If you work in the financial planning or wealth management industry, you no doubt have more than a passing familiarity with annuities. These popular investment vehicles have long been used to reduce individual tax burdens, mitigate stock market risks and provide a steady stream of reliable lifetime income. Whether you work as a stockbroker for a major brokerage firm or own your financial advisory firm, you have probably recommended your share of annuity products, but how much do you know about the commissions these products generate and how those commissions are paid?
It is important to note at the outset that the commission landscape is changing rapidly at many firms, thanks in part to the upcoming implementation of the Department of Labor Fiduciary Rule. That rule is slated to take effect in April of this year, and it requires financial professionals to put the best interests of their clients first when making recommendations and choosing investments for retirement accounts.
That best interest requirement could have a significant impact on the commissions paid to annuity salespeople, especially in cases where one type of product pays a higher commission than another. Many firms are still busy determining the implications of the DOL fiduciary rule, so the impact on annuity commissions is not yet fully known.
That said, it is helpful to begin our discussion of annuity commissions with a look at two of the most popular investment vehicles on the market, namely fixed and indexed annuities.
The commission structure for fixed and indexed annuities is widely misunderstood, even by professionals in the financial industry. The basic commission paid on such products is known as the street level commission, and it represents the company advertised commission schedule. As such, the final commission can be negotiated to provide financial advisors with a better deal.
You may also encounter a so-called commission override as you research annuity products for your clients.
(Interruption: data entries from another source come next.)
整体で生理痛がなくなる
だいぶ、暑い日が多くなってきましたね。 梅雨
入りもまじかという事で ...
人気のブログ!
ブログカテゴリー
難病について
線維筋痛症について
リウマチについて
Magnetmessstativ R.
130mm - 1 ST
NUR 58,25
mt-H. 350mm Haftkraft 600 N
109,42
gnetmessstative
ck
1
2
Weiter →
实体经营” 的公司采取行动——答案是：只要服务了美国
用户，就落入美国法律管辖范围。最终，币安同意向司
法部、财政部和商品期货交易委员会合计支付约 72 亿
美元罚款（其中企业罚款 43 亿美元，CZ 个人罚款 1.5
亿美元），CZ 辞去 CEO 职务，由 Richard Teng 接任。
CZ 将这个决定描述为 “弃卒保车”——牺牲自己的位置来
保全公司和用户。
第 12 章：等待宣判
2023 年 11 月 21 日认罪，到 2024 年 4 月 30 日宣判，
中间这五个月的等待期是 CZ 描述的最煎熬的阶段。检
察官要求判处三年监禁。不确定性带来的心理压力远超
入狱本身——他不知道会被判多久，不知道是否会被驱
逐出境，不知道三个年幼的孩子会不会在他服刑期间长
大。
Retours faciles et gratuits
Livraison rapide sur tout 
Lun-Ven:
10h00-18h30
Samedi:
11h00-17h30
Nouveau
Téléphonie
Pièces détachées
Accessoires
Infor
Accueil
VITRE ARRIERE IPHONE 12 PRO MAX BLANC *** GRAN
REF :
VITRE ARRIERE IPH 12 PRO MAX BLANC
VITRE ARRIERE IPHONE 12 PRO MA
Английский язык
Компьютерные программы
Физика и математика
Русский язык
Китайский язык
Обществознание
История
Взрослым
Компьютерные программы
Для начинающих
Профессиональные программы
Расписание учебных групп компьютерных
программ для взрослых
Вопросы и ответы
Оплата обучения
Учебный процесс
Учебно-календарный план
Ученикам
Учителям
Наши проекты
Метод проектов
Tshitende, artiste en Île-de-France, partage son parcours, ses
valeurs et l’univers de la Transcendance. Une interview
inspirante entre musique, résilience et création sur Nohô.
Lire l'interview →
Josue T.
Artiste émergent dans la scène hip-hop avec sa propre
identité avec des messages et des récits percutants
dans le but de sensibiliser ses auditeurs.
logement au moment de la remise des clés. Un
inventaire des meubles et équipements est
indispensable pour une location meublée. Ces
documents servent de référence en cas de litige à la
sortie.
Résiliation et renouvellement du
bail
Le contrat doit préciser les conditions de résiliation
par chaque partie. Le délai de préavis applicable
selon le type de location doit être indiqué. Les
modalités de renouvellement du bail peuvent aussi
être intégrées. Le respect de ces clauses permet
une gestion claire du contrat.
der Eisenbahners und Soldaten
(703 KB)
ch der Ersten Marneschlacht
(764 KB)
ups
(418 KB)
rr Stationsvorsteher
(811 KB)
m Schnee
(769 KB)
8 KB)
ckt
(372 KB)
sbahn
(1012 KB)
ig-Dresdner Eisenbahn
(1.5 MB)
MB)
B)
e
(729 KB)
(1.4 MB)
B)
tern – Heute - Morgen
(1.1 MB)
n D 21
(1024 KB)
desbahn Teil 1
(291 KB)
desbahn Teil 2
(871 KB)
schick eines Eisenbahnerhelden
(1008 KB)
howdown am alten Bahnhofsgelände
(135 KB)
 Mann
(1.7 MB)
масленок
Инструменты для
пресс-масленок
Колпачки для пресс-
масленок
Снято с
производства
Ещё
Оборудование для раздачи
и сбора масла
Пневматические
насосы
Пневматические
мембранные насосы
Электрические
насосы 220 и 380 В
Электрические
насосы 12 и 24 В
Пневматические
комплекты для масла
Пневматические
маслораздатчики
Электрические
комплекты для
The commission override is the portion of the excellent that will be paid to the marketing group, and it can apply to both fixed and indexed annuity products.
It is also important for financial professionals, and the clients they work with, to understand what heaped commissions are and how they work. Unlike some other types of annuity commissions, heaped commissions are paid to the producer in a single lump sum, typically at the time, the annuity contract is issued to the buyer. On a percentage basis, heaped commissions are generally larger and more lucrative than other commission structures.
More typical is the continuous commission, an annuity commission structure in which the producer is paid over a period of years. There is a single commission payment made when the annuity is purchased, and subsequent additional payments on a set number of anniversary dates.
Levelized annuity commissions are typically less generous than their heaped counterparts, providing a lower percentage payment to the individuals who sell them. Under a levelized commission structure, payments are smaller, but they extend for a greater period.
As the name implies, trail commissions are paid after the annuity contract is issued. These trail commissions are based on the value of the annuity, and they are offered in addition to a heaped commission structure, i.e. trail commissions are not typically the only form of compensation for the seller of the annuity.
There are some different types of commissions paid to annuity salespeople, and in some cases, a combination of two or three commission structures may be used. The exact nature of the compensation will depend on many factors, including the competitiveness of the market and the nature of the annuity product itself.
There will also be differences in compensation depending on the distribution channel of the annuity product. An insurance agent working as the employee of a large firm may be paid a lower commission on each annuity he or she sells. On the other hand, that employee trades a potentially higher annuity commission for the security of a steady job and the presence of lucrative fringe benefits.
At the other end of the spectrum are the independent insurance agents who run their own firms and make their own investment recommendations. These independent agents may be eligible for higher commissions on the annuity products they sell, but they also face higher costs in the form of individual health insurance plans, self-employment taxes, and other expenses that come with self-employment and business ownership.
The nature of the annuity products themselves can also play a role in the commissions paid to the salespeople involved. Variable annuities, which invest a portion of their assets in the stock market, typically pay a commission every year they are active. That commission is based on the value of the annuity contract, thus encouraging the producer of the annuity to provide good service and ongoing support.
The commission structures used to compensate the sellers and producers of fixed and indexed annuities are different since those products do not decline in value when the performance of the market changes. As a result, most fixed and indexed annuities pay a one-time commission, issued when the annuity is first sold.
That does not mean that indexed annuities cannot offer additional compensation even after the initial sale goes through. Since many indexed annuities provide for additional premiums after the initial contract, there may be additional commissions paid on that basis. Those subsequent commissions are typically much lower than the initial payouts, but they do offer additional compensation to insurance companies and their salespeople.
Annuity products offer a number of advantages for investors, and for financial professionals as well. From the consumer standpoint, quality annuities can provide a steady stream of investment income, protection from the ups and downs of the stock market and a shelter from high taxes. At the same time, the independent agents who sell annuity contracts can earn handsome up-front commissions and enjoy ongoing annual commissions in compensation for their hard work and ongoing investment advice.
The above article is meant for information purposes only and is not intended in any way to provide legal or other advice for any specific situation. Readers always should consult their own tax, accounting and legal advisors before taking any action related to the above article or subject matter.